La Marianne des autres

L'effleure du mâle

Je boulotte mes oranges sur la place ensoleillée. Assis sur un banc de l’autre côté de l’allée, un monsieur, la soixantaine, regarde un rottweiler terroriser le tout petit caniche d’une rombière de passage. Il se tourne vers moi, hilare :
— Mais c’est qu’il va le bouffer !
— Oui, c’est un gros chien.
Je suis encore un peu limité en albanais.
— Vous êtes étranger ?
— Français.
Ses yeux s’allument. Il se lève et vient vers moi, la main tendue.
— Je vois que vous aimez lire… Moi-même, j’enseigne la littérature.
— A l’université ?
Je perds son regard.
— Euh, pour l’instant je n’ai pas trop de boulot. C’est dur, ici…

Il professe une admiration sans bornes pour les lettres françaises. Balzac, Dumas, Hugo… Le voilà engagé dans un long monologue dont je ne comprends qu’une phrase sur deux et que le moindre signe de tête, le plus petit clin d’œil suffisent à relancer. Jean Valjean, Louis de Funès, Robespierre, Belmondo, Notre-Dame, Monte-Christo s’y télescopent avec enthousiasme ; ça se bouscule là-dedans, il y en a trop, trop de titres, trop de noms, de citations. Le monsieur craint que je ne le quitte, m’attrape par le bras d’une main ferme et, assuré de son auditoire, m’assène de plus belle tout ce que compte son stock de barbes prestigieuses.

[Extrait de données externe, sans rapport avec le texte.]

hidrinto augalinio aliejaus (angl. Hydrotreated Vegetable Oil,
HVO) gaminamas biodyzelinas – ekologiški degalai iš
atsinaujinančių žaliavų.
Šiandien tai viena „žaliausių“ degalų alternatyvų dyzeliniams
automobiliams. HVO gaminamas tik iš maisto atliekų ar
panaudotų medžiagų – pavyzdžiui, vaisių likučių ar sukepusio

Il m’ennuie un peu, à la longue. J’ai fini mes oranges et retournerais bien bosser. Et puis il n’est pas vraiment là pour l’échange, ce type un peu usé qui s’ennuyait sur son banc. Ce n’est même pas à moi qu’il s’adresse : c’est à sa France, la raffinée, la rayonnante, toute parée de sa révolution, de ses droits de l’homme et de ses grands esprits, une France qu’il rêvait de loin sans pouvoir lui dire que, lui aussi… Je ne peux m’empêcher de penser à Calais, à Béziers, aux poussées des bas du Front. Il ne sait pas que sa Marianne pue des pieds. Elle serait boiteuse et manchote qu’il n’y verrait toujours que les beaux seins lourds et les yeux de biche de Brigitte Bardot.

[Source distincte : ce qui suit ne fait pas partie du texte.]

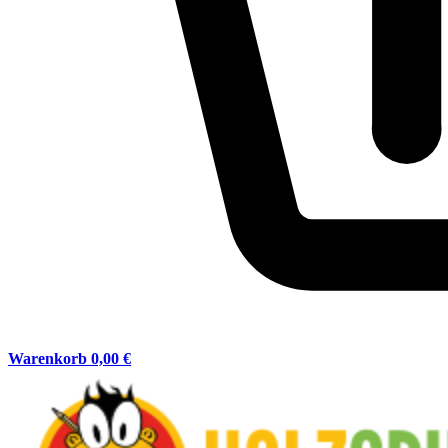
Warenkorb
0,00 €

Il parle et parle encore. Rien ne semble pouvoir l’arrêter, et derrière ses mots pressés j’entends tout ce qu’il ne dit pas, la culture assassinée de son propre pays, l’ouverture toute fraîche et la consommation effrénée, les grosses bagnoles, tous ces nouveaux riches qui se foutent bien des Gavroche et des Rastignac, la finesse disparue dans la grande course au fric, et ce monde qui change si vite…

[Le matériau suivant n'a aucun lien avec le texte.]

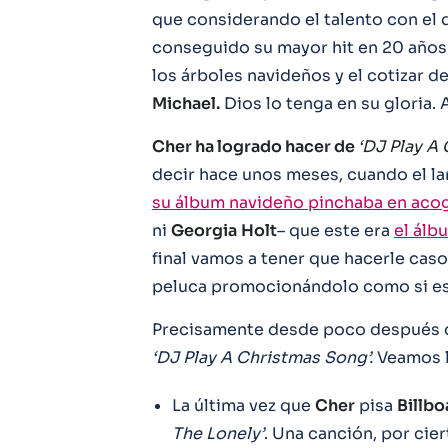
que considerando el talento con el 
conseguido su mayor hit en 20 años
los árboles navideños y el cotizar 
Michael.
Dios lo tenga en su gloria. 
Cher ha logrado hacer de
‘DJ Play A
decir hace unos meses, cuando el l
su álbum navideño pinchaba en aco
ni
Georgia
Holt
– que este era
el álb
final vamos a tener que hacerle cas
peluca promocionándolo como si es
Precisamente desde poco después d
‘DJ Play A Christmas Song’.
Veamos l
La última vez que
Cher
pisa
Billbo
The Lonely’
. Una canción, por cier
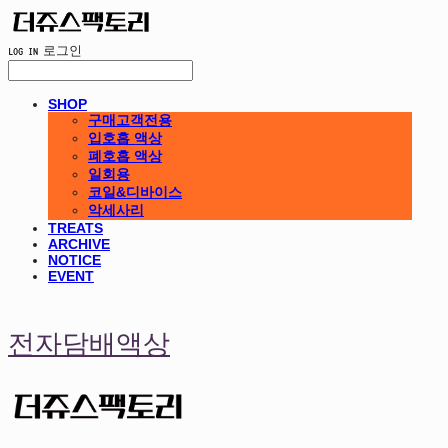
LOG IN
로그인
SHOP
구매고객전용
입호흡 액상
폐호흡 액상
일회용
코일&디바이스
악세사리
TREATS
ARCHIVE
NOTICE
EVENT
전자담배액상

« Excusez-moi, je dois partir maintenant. » Je lui refuse le numéro de téléphone qu’il me demande, le regrette aussitôt, serre une main qui me retient encore un peu. Enfin je m’éloigne, coupable et soulagé. Est-ce toujours la France qu’il voit descendre l’allée ? Je n’ai pas le cul de Brigitte… Dans un drôle de brouillard bleu-blanc-rouge je repars tâcheronner, l’estomac alourdi par deux mille années de grands destins et de chefs-d’œuvre, en me disant qu’un jour, il faudrait savoir être digne du regard de ce monsieur-là.